» DATA FOR THE TASK:
#####

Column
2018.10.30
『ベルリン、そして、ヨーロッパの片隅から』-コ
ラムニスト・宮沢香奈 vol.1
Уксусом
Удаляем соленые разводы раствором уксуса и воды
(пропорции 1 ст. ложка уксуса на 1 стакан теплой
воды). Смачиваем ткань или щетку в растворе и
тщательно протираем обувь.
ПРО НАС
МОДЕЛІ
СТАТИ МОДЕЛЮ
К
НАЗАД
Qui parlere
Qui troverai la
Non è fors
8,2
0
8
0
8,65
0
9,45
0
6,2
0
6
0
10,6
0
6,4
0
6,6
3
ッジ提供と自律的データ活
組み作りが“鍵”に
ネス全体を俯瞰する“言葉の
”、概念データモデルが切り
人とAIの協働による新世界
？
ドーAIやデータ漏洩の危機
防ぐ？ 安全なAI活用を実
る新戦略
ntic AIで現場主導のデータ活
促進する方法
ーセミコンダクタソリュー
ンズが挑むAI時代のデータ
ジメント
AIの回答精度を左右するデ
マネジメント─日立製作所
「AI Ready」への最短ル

#####

» WHAT IS REQUIRED: Find the word "воды" in the entries above and gather every line that holds it.

» EXERCISE OUTPUT:
Удаляем соленые разводы раствором уксуса и воды
воды). Смачиваем ткань или щетку в растворе и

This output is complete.